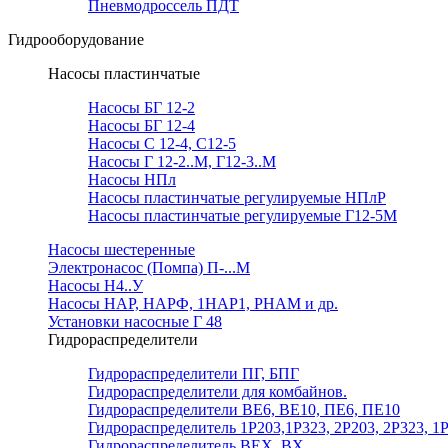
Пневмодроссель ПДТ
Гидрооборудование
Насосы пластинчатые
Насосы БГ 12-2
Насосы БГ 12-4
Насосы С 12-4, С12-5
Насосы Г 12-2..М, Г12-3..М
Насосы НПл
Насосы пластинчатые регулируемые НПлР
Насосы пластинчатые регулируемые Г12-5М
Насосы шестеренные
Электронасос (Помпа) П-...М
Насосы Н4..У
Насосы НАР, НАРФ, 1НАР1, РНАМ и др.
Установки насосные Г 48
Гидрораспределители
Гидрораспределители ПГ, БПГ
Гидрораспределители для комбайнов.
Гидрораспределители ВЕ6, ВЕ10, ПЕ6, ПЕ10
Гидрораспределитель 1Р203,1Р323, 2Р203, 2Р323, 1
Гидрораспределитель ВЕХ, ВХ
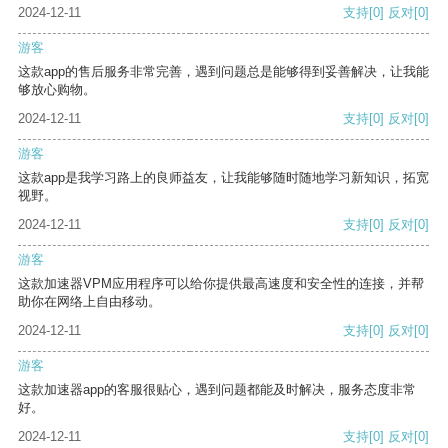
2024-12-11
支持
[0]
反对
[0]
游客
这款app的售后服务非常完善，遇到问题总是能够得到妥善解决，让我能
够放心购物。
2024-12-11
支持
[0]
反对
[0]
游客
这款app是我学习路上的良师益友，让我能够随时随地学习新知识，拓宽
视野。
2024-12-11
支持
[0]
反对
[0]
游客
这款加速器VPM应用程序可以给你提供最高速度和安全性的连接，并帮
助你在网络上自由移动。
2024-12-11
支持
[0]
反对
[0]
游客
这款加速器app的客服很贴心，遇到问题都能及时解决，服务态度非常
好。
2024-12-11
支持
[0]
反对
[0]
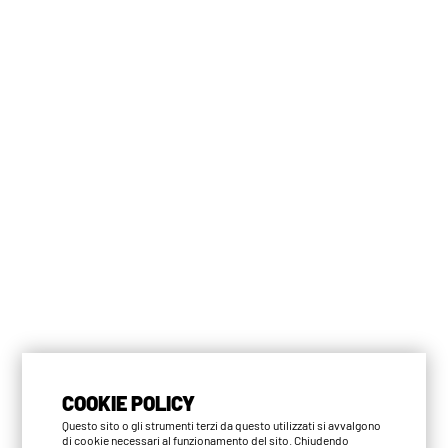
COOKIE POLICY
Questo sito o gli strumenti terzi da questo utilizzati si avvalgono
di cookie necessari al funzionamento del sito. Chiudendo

**Description of the task**
Every line in the records is to be retyped exactly as it stands; the pictures stay out.

**Answer to the exercise**
Пневмодроссель ПДТ
Гидрооборудование
Насосы пластинчатые
Насосы БГ 12-2
Насосы БГ 12-4
Насосы С 12-4, С12-5
Насосы Г 12-2..М, Г12-3..М
Насосы НПл
Насосы пластинчатые регулируемые НПлР
Насосы пластинчатые регулируемые Г12-5М
Насосы шестеренные
Электронасос (Помпа) П-...М
Насосы Н4..У
Насосы НАР, НАРФ, 1НАР1, РНАМ и др.
Установки насосные Г 48
Гидрораспределители
Гидрораспределители ПГ, БПГ
Гидрораспределители для комбайнов.
Гидрораспределители ВЕ6, ВЕ10, ПЕ6, ПЕ10
Гидрораспределитель 1Р203,1Р323, 2Р203, 2Р323, 1
Гидрораспределитель ВЕХ, ВХ
2024-12-11
支持
[0]
反对
[0]
游客
这款app的售后服务非常完善，遇到问题总是能够得到妥善解决，让我能
够放心购物。
2024-12-11
支持
[0]
反对
[0]
游客
这款app是我学习路上的良师益友，让我能够随时随地学习新知识，拓宽
视野。
2024-12-11
支持
[0]
反对
[0]
游客
这款加速器VPM应用程序可以给你提供最高速度和安全性的连接，并帮
助你在网络上自由移动。
2024-12-11
支持
[0]
反对
[0]
游客
这款加速器app的客服很贴心，遇到问题都能及时解决，服务态度非常
好。
2024-12-11
支持
[0]
反对
[0]
COOKIE POLICY
Questo sito o gli strumenti terzi da questo utilizzati si avvalgono
di cookie necessari al funzionamento del sito. Chiudendo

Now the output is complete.